- February sales increased 0.5%, but sales will fall sharply in March
- February sales already impacted by COVID-19 and rail blockades
- Preliminary GDP report for March reported yesterday reiterated much worse to come ahead
Manufacturing sales managed to edge up 0.5% in February despite significant disruptions from rail blockades and disruptions tied to COVID-19. The former disruptions have eased, the latter clearly have not. 9% of respondents in Statistics Canada’s manufacturing survey reported disruptions due to COVID-19 in February already, and that number is obviously much higher today. Yesterday’s advance GDP estimate for March from Statistics Canada flagged a 9% drop in March output – by a wide margin the largest monthly decline on record. The service-sector probably led that downturn more than usual given the dramatic impact of social distancing policies on industries like education, accommodation & food services, and retail. But manufacturing output also clearly slowed. Hours worked in the manufacturing sector already fell 7% as of mid-March with more declines to come.

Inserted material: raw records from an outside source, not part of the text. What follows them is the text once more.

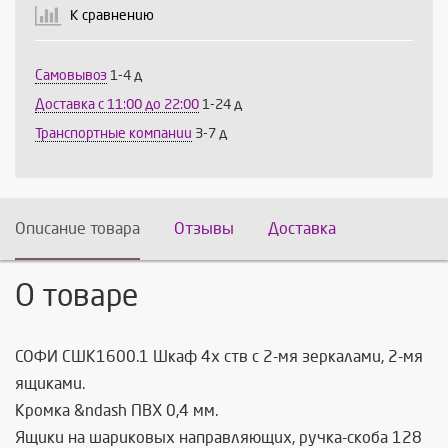
К сравнению
Продолжить
Отмена
Самовывоз
1-4 д
Доставка c 11:00 до 22:00
1-24 д
Транспортные компании
3-7 д
Описание товара
Отзывы
Доставка
О товаре
СОФИ СШК1600.1 Шкаф 4х ств с 2-мя зеркалами, 2-мя
ящиками.
Кромка &ndash ПВХ 0,4 мм.
Ящики на шариковых направляющих, ручка-скоба 128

If social-distancing-related shutdowns weren’t enough, manufacturing output will also be disrupted for months to come by global supply chain issues given the wide scale of shutdowns abroad, particularly in the US. US manufacturing output fell more than 6% in March (the biggest one-month decline since the end of WWII), and that is despite social distancing policies only really ramping up in the second half of the month. The light at the end of the tunnel remains that the virus spread does seem to be easing – in Canada particularly in the Western provinces. Provided those trends hold, eventually social distancing measures will indeed be relaxed. In mean-time, the economy will have to rely on the growing list of household and business income supports from governments and monetary policymakers to help bridge the gap to better days.